----- Records for this exercise -----
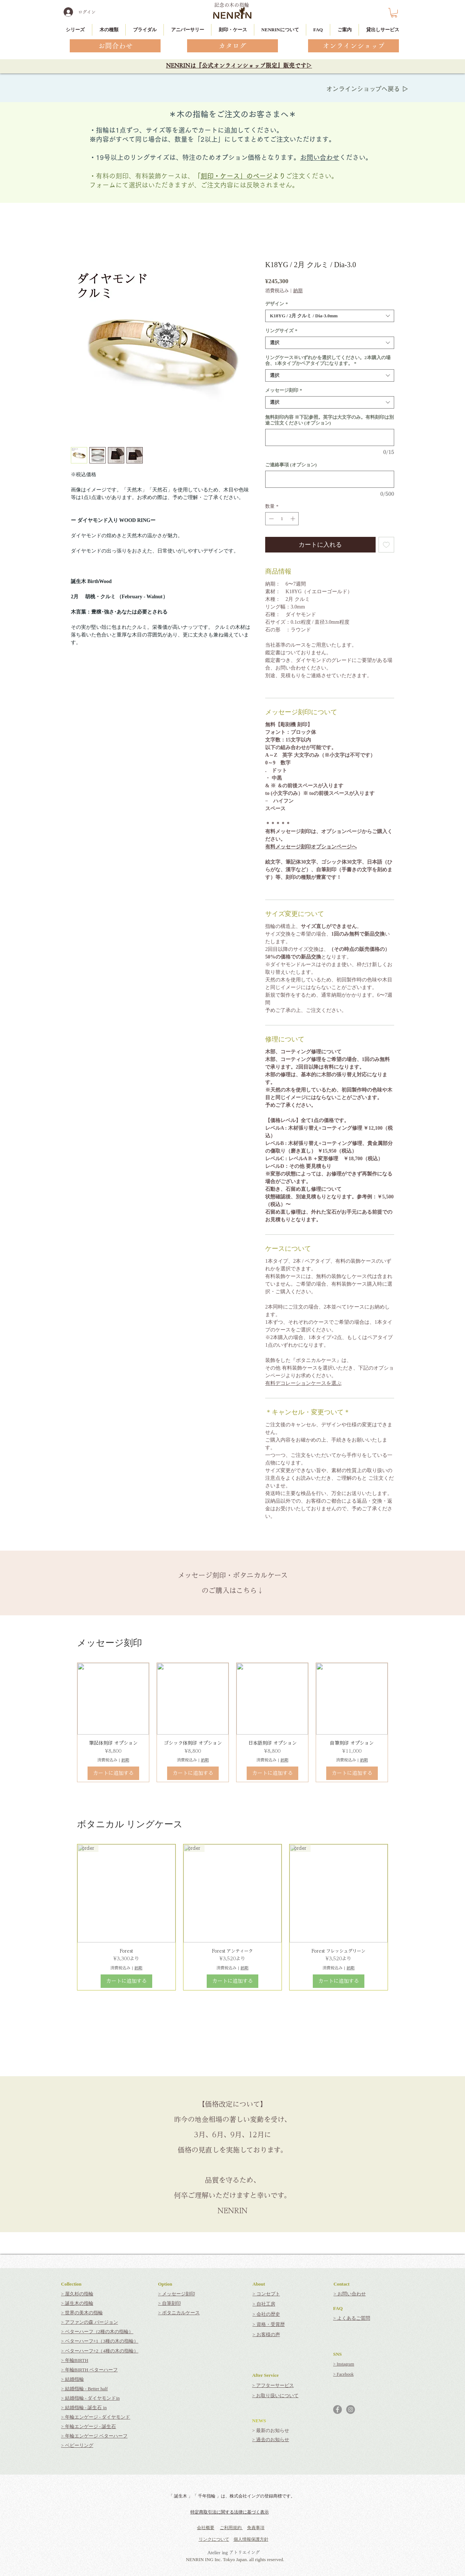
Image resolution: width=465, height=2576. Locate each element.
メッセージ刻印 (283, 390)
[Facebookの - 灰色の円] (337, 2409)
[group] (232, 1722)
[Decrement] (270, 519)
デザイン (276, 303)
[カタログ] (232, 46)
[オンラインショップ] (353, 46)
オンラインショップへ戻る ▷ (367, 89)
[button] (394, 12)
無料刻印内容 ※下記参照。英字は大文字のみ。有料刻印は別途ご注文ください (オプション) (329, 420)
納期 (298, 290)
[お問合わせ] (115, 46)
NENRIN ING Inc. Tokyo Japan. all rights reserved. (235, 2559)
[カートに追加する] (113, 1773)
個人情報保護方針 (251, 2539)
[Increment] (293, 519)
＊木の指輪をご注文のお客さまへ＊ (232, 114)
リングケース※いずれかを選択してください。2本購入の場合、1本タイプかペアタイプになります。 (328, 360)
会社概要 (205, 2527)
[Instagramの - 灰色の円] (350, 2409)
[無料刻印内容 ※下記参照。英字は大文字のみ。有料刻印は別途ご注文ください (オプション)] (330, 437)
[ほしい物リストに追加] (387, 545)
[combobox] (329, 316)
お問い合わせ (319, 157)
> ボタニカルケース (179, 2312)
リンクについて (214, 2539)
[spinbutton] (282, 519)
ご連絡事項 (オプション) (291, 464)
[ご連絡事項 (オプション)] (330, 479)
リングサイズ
-----
----- Records for this exercise -----
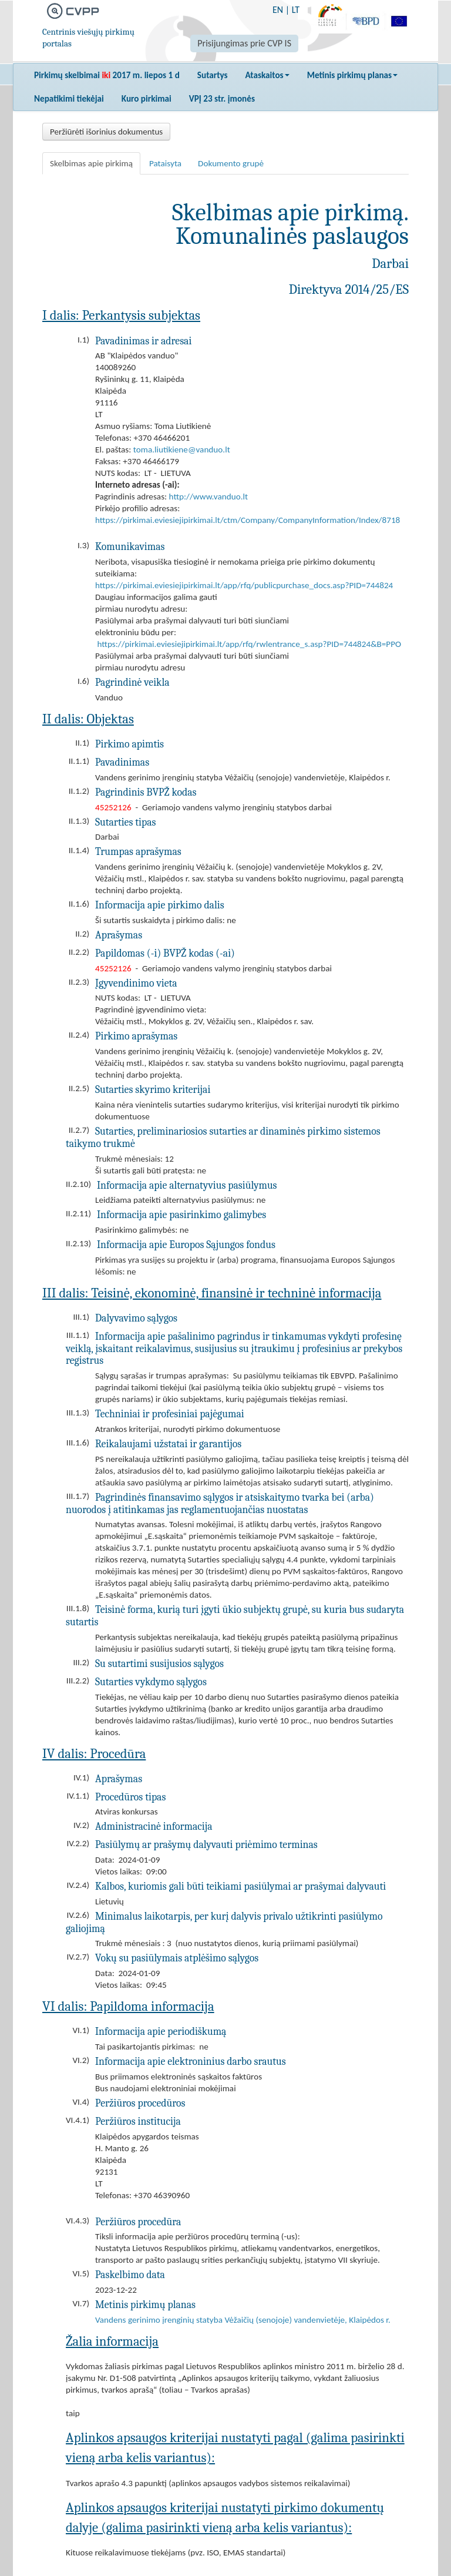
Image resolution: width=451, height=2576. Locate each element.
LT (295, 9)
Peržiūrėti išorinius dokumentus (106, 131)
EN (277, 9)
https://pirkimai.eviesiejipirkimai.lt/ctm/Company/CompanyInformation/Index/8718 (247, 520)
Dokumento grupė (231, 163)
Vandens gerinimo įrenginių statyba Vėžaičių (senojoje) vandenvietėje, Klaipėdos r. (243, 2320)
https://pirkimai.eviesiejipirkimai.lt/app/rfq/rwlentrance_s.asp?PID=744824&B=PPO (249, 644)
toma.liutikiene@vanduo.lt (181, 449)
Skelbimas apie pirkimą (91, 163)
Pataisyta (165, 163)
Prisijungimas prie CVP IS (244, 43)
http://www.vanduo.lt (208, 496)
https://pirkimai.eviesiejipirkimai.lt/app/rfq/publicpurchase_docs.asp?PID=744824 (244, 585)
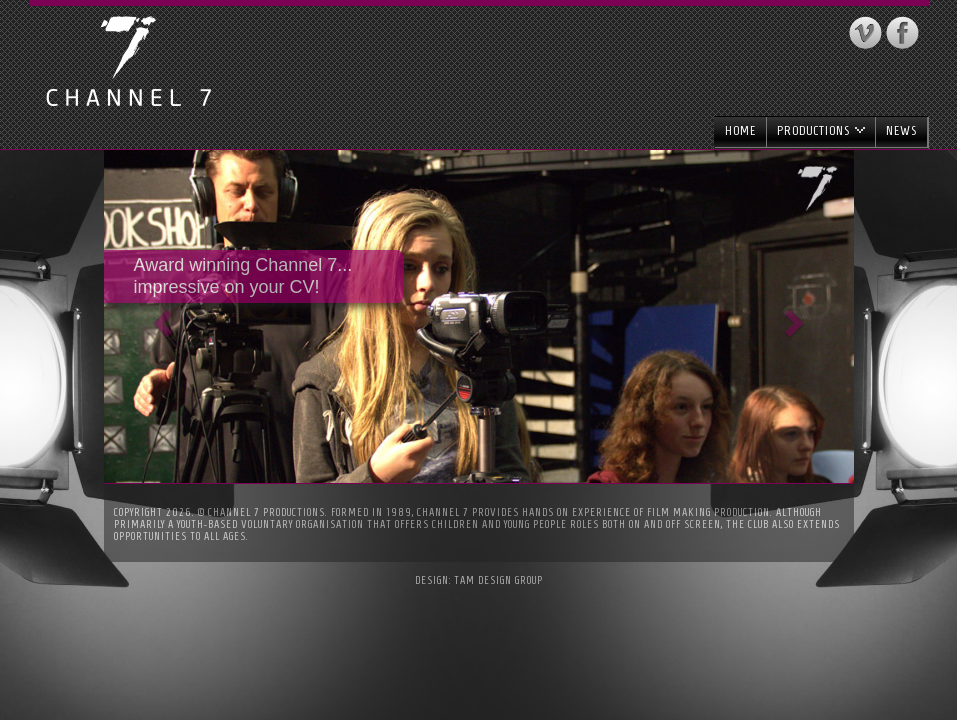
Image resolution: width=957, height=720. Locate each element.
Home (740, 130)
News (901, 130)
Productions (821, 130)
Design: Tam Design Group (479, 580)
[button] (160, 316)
-----
__Your goal__
Write out each line of the data that holds the string "eviesiejipirkimai".

__Response__
https://pirkimai.eviesiejipirkimai.lt/ctm/Company/CompanyInformation/Index/8718 (247, 520)
https://pirkimai.eviesiejipirkimai.lt/app/rfq/rwlentrance_s.asp?PID=744824&B=PPO (249, 644)
https://pirkimai.eviesiejipirkimai.lt/app/rfq/publicpurchase_docs.asp?PID=744824 (244, 585)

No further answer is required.